Work to be completed: Restate all of the following data exactly, keeping any images out of the copy.

Source information:
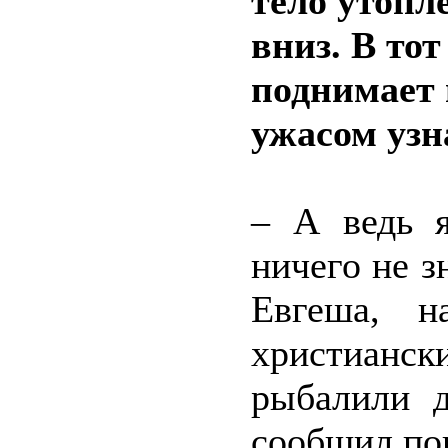
тело утопл
вниз. В то
поднимает 
ужасом узн
– А ведь я
ничего не з
Евгеша, н
христианс
рыбалили д
сообщил по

Answer section:
тело утопл
вниз. В то
поднимает 
ужасом узн
– А ведь я
ничего не з
Евгеша, н
христианс
рыбалили д
сообщил по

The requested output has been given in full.